The bottleneck in attention was never the math — it's the memory traffic. A standard implementation writes the full N×N score matrix out to slow GPU HBM and reads it back, so attention is IO-bound long before it is compute-bound. The trick here is to tile the computation and keep intermediate scores in fast on-chip SRAM, streaming through the sequence and never materializing that matrix in HBM — producing the numerically exact same output.
What Sets It Apart
- Exact, not approximate. Unlike sparse or low-rank attention, outputs are bit-for-bit equivalent to naive attention, so it drops into an existing model with zero accuracy trade-off — no retraining, no quality regression.
- Linear memory in sequence length. Removing the quadratic activation term is what made training at 32k+ context practical on ordinary hardware, rather than a research stunt.
- Each version chases the silicon. v2 rebalanced work across GPU warps for higher occupancy; v3 exploits Hopper (H100) async copies and FP8; Triton and ROCm backends extend reach beyond hand-written CUDA and NVIDIA.
- A dedicated decode path. KV-cache and paged variants target the memory-bound single-token generation of inference, not just the throughput-bound training case.

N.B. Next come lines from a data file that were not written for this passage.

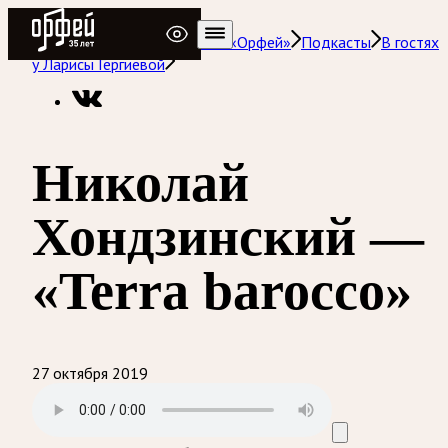
Радио Орфей
Радио классической музыки «Орфей»
Подкасты
В гостях
у Ларисы Гергиевой
Николай
Хондзинский —
«Terra barocco»
27 октября 2019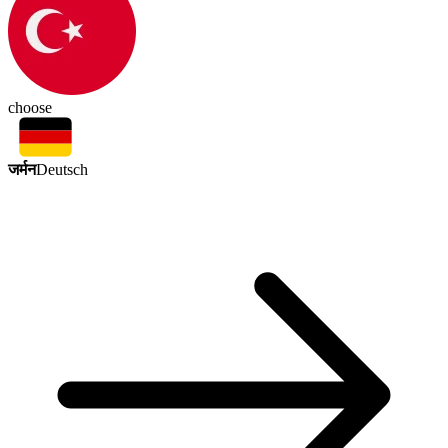
choose
जर्मन
Deutsch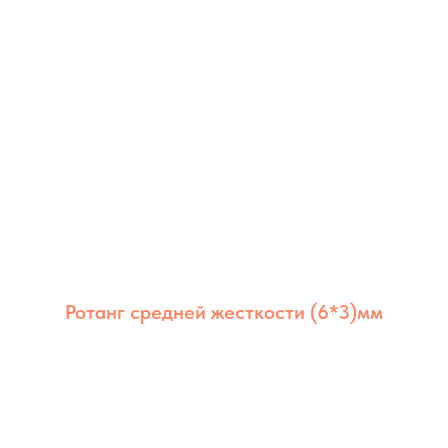
Ротанг средней жесткости (6*3)мм
Ротанг из полимера средней жёсткости
6×3 мм сочетает долговечность,
стабильность и аккуратный внешний вид.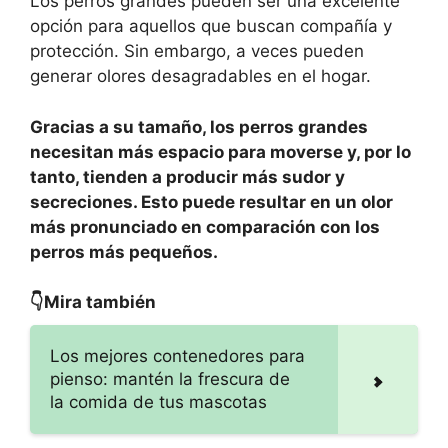
Los perros grandes pueden ser una excelente
opción para aquellos que buscan compañía y
protección. Sin embargo, a veces pueden
generar olores desagradables en el hogar.
Gracias a su tamaño, los perros grandes
necesitan más espacio para moverse y, por lo
tanto, tienden a producir más sudor y
secreciones. Esto puede resultar en un olor
más pronunciado en comparación con los
perros más pequeños.
👇Mira también
Los mejores contenedores para
pienso: mantén la frescura de
la comida de tus mascotas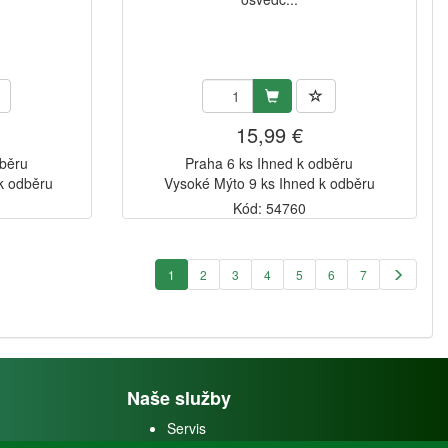
15,99 €
dběru
Praha 6 ks Ihned k odběru
k odběru
Vysoké Mýto 9 ks Ihned k odběru
Kód: 54760
1
2
3
4
5
6
7
Naše služby
Servis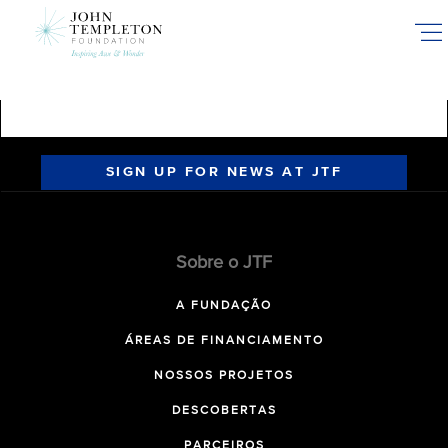
Skip
to
main
content
SIGN UP FOR NEWS AT JTF
Sobre o JTF
A FUNDAÇÃO
ÁREAS DE FINANCIAMENTO
NOSSOS PROJETOS
DESCOBERTAS
PARCEIROS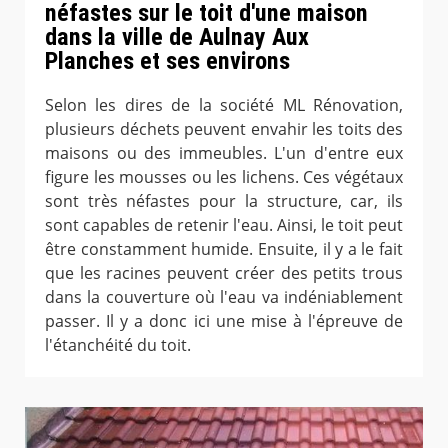
néfastes sur le toit d'une maison
dans la ville de Aulnay Aux
Planches et ses environs
Selon les dires de la société ML Rénovation,
plusieurs déchets peuvent envahir les toits des
maisons ou des immeubles. L'un d'entre eux
figure les mousses ou les lichens. Ces végétaux
sont très néfastes pour la structure, car, ils
sont capables de retenir l'eau. Ainsi, le toit peut
être constamment humide. Ensuite, il y a le fait
que les racines peuvent créer des petits trous
dans la couverture où l'eau va indéniablement
passer. Il y a donc ici une mise à l'épreuve de
l'étanchéité du toit.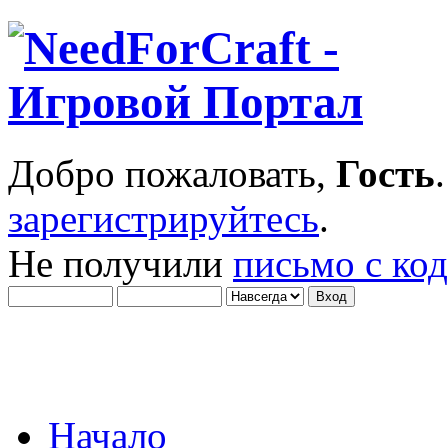
Добро пожаловать,
Гость
зарегистрируйтесь
.
Не получили
письмо с ко
Начало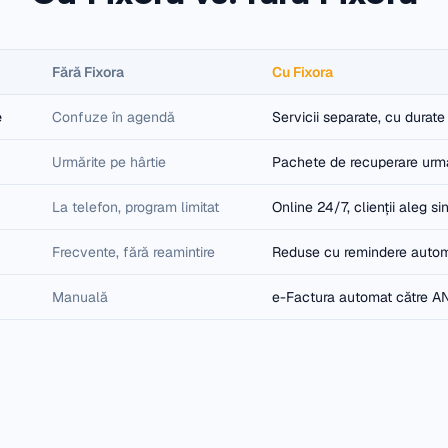
Fără Fixora
Cu Fixora
e
Confuze în agendă
Servicii separate, cu durate
Urmărite pe hârtie
Pachete de recuperare urm
La telefon, program limitat
Online 24/7, clienții aleg si
Frecvente, fără reamintire
Reduse cu remindere auto
Manuală
e-Factura automat către A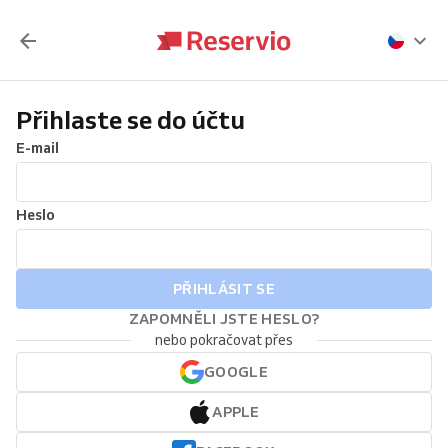
Přihlaste se do účtu
E-mail
Heslo
PŘIHLÁSIT SE
ZAPOMNĚLI JSTE HESLO?
nebo pokračovat přes
GOOGLE
APPLE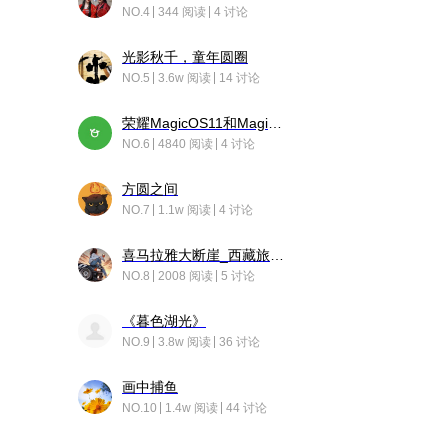
NO.4
344 阅读
4 讨论
光影秋千，童年圆圈
NO.5
3.6w 阅读
14 讨论
荣耀MagicOS11和Magic10之间直观的区别是啥呢？
NO.6
4840 阅读
4 讨论
方圆之间
NO.7
1.1w 阅读
4 讨论
喜马拉雅大断崖_西藏旅行日记
NO.8
2008 阅读
5 讨论
《暮色湖光》
NO.9
3.8w 阅读
36 讨论
画中捕鱼
NO.10
1.4w 阅读
44 讨论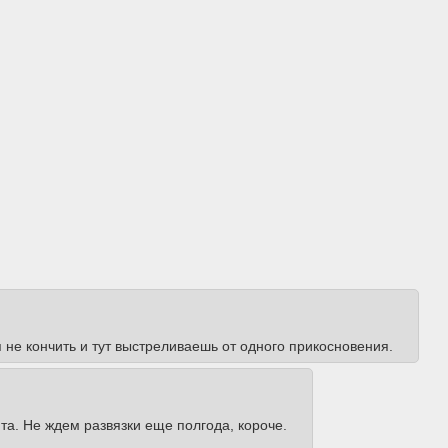
 не кончить и тут выстреливаешь от одного прикосновения.
та. Не ждем развязки еще полгода, короче.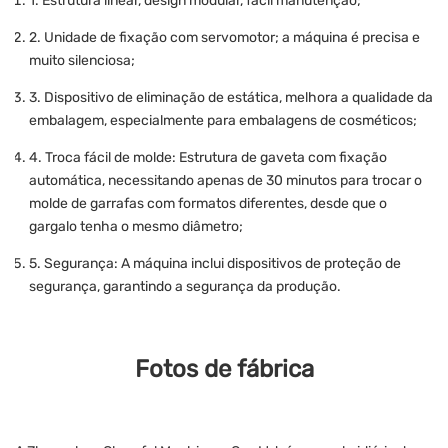
1. Estrutura linear, design modular, fácil manutenção;
2. Unidade de fixação com servomotor; a máquina é precisa e
muito silenciosa;
3. Dispositivo de eliminação de estática, melhora a qualidade da
embalagem, especialmente para embalagens de cosméticos;
4. Troca fácil de molde: Estrutura de gaveta com fixação
automática, necessitando apenas de 30 minutos para trocar o
molde de garrafas com formatos diferentes, desde que o
gargalo tenha o mesmo diâmetro;
5. Segurança: A máquina inclui dispositivos de proteção de
segurança, garantindo a segurança da produção.
Fotos de fábrica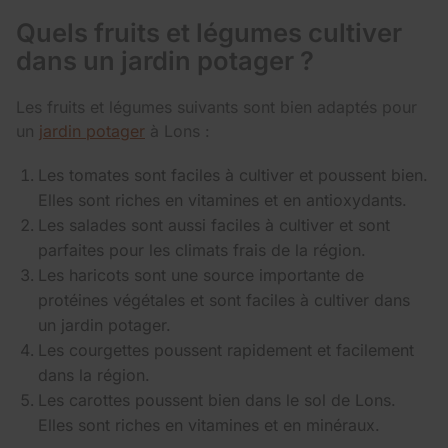
Quels fruits et légumes cultiver
dans un jardin potager ?
Les fruits et légumes suivants sont bien adaptés pour
un
jardin potager
à Lons :
Les tomates sont faciles à cultiver et poussent bien.
Elles sont riches en vitamines et en antioxydants.
Les salades sont aussi faciles à cultiver et sont
parfaites pour les climats frais de la région.
Les haricots sont une source importante de
protéines végétales et sont faciles à cultiver dans
un jardin potager.
Les courgettes poussent rapidement et facilement
dans la région.
Les carottes poussent bien dans le sol de Lons.
Elles sont riches en vitamines et en minéraux.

Great Fit If / Look Elsewhere
Great fit if you train or serve transformers on modern NVIDIA GPUs and want speed and memory wins with no model changes — it is already the default kernel inside PyTorch, vLLM, and most training stacks, so you may be using it without knowing. Look elsewhere if you are on pre-Ampere cards (support is partial or absent), need CPU inference, or run short sequences where the score matrix already fits comfortably in cache — there the payoff shrinks toward noise.